§ Problem:
Copy all of the data below exactly as it is given.

(Records from a data source)
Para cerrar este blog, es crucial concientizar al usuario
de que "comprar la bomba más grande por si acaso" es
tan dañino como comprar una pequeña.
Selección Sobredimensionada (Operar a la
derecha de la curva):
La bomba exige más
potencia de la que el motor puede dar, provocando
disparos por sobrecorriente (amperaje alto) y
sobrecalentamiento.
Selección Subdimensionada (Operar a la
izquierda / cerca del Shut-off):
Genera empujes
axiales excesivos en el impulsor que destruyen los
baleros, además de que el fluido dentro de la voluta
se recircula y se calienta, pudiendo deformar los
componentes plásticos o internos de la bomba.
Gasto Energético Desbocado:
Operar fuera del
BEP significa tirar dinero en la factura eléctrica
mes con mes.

§ Task answer:
Para cerrar este blog, es crucial concientizar al usuario
de que "comprar la bomba más grande por si acaso" es
tan dañino como comprar una pequeña.
Selección Sobredimensionada (Operar a la
derecha de la curva):
La bomba exige más
potencia de la que el motor puede dar, provocando
disparos por sobrecorriente (amperaje alto) y
sobrecalentamiento.
Selección Subdimensionada (Operar a la
izquierda / cerca del Shut-off):
Genera empujes
axiales excesivos en el impulsor que destruyen los
baleros, además de que el fluido dentro de la voluta
se recircula y se calienta, pudiendo deformar los
componentes plásticos o internos de la bomba.
Gasto Energético Desbocado:
Operar fuera del
BEP significa tirar dinero en la factura eléctrica
mes con mes.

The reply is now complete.